Task:
Quote only the lines that start at the line with "Театр на Мельникова" and run to the end of the entries; omit the pictures.

Task inputs:
────────────────
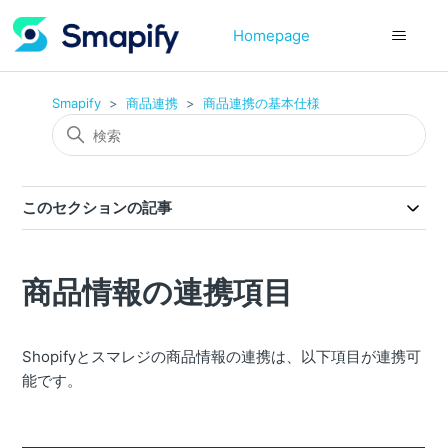
Homepage
Smapify
商品連携
商品連携の基本仕様
このセクションの記事
商品情報の連携項目
Shopifyとスマレジの商品情報の連携は、以下項目が連携可
能です。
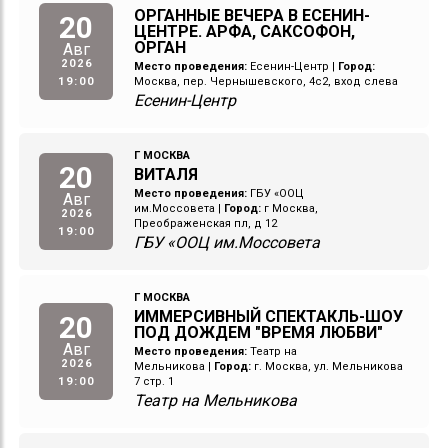
ОРГАННЫЕ ВЕЧЕРА В ЕСЕНИН-
20
ЦЕНТРЕ. АРФА, САКСОФОН,
ОРГАН
Авг
2026
Место проведения:
Есенин-Центр
|
Город:
19:00
Москва, пер. Чернышевского, 4с2, вход слева
Есенин-Центр
Г МОСКВА
20
ВИТАЛЯ
Место проведения:
ГБУ «ООЦ
Авг
им.Моссовета
|
Город:
г Москва,
2026
Преображенская пл, д 12
19:00
ГБУ «ООЦ им.Моссовета
Г МОСКВА
ИММЕРСИВНЫЙ СПЕКТАКЛЬ-ШОУ
20
ПОД ДОЖДЕМ "ВРЕМЯ ЛЮБВИ"
Авг
Место проведения:
Театр на
2026
Мельникова
|
Город:
г. Москва, ул. Мельникова
19:00
7 стр. 1
Театр на Мельникова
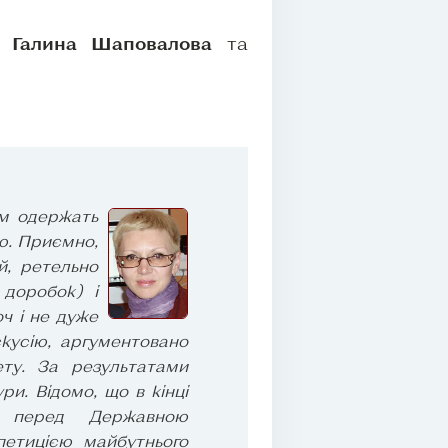
ти
Галина Шаповалова
та
ом одержать
ю. Приємно,
й, ретельно
 доробок) і
ч і не дуже
скусію, аргументовано
ету. За результатами
и. Відомо, що в кінці
ти перед Державною
петицією майбутнього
────────────────
Task answer:
Театр на Мельникова
ти
Галина Шаповалова
та
ом одержать
ю. Приємно,
й, ретельно
 доробок) і
ч і не дуже
скусію, аргументовано
ету. За результатами
и. Відомо, що в кінці
ти перед Державною
петицією майбутнього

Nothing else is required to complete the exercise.